Semi-official news agency ILNA quoted police officer Col. Sohrab Hosseinnejad as saying the two ‘defendants confessed to the murder during the police investigation and were introduced to the judicial authority.

Local media said police did not elaborate further on the killing or who filmed the gruesome video of the husband carrying his wife’s head.

Iran’s media watchdog shut down news website Rokna for publishing the video footage, the state-run IRAN newspaper reported on Monday.

According to the report, a media supervisory board on Sunday closed the website because of its continuing to ‘publish images and issues that violate public decency’.

Iran has a long history of closures of media outlets, with authorities shutting down Jahan-e Sanat newspaper in 2020 after it quoted a former member of the national Covid taskforce as saying the country’s death toll from the pandemic could be 20 times higher than official figures.

Mona’s killing was believed to have been an ‘honour killing’, according to local media, which refers to the killing of a relative who is perceived to have brought dishonour on the family.

Sharia law says that only ‘blood owners’ – immediate family members – are allowed to demand execution for the murder of a relative.

It means most honour killings go unpunished since families tend not to demand the death sentence for another family member.

In April 2021, a 50-year-old man shot to death his nine-year-old son and seven of his in-laws in the city of Ahvaz.

In June 2020, Reyhaneh Ameri, from Kerman in south-central Iran, was bludgeoned to death after being attacked with an iron bar by her father.

Local media reported that the 22-year-old survived for nearly 24 hours after the attack but bled to death from her injuries.

During the same week, 19-year-old Fatemeh Barahi was beheaded by her husband after running away just two days into their forced marriage.

The 23-year-old man, who was also his wife’s cousin, handed himself into the Valiasr police station in Abadan, southwestern Iran while holding a bloody knife.

He told officers that he had beheaded his wife due to her ‘infidelity’ and had left her decapitated body by the Bahar 56 area next to the Bahmanshir River, reported Iran International TV at the time.

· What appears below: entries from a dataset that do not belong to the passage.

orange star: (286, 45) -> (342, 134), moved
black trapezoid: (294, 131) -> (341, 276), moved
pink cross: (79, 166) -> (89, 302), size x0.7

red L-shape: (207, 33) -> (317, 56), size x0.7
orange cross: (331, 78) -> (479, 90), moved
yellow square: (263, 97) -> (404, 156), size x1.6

At the end of May 2020, a 13-year-old Iranian girl was beheaded in an honour killing by her father while she was sleeping, local media claimed.

Iranian laws mean girls can marry after the age of 13, though the average age of marriage for Iranian women is 23.

While the exact number of honour killings in Iran is not known, a Tehran police official has previously said they account for around 20 per cent of Iran’s murders.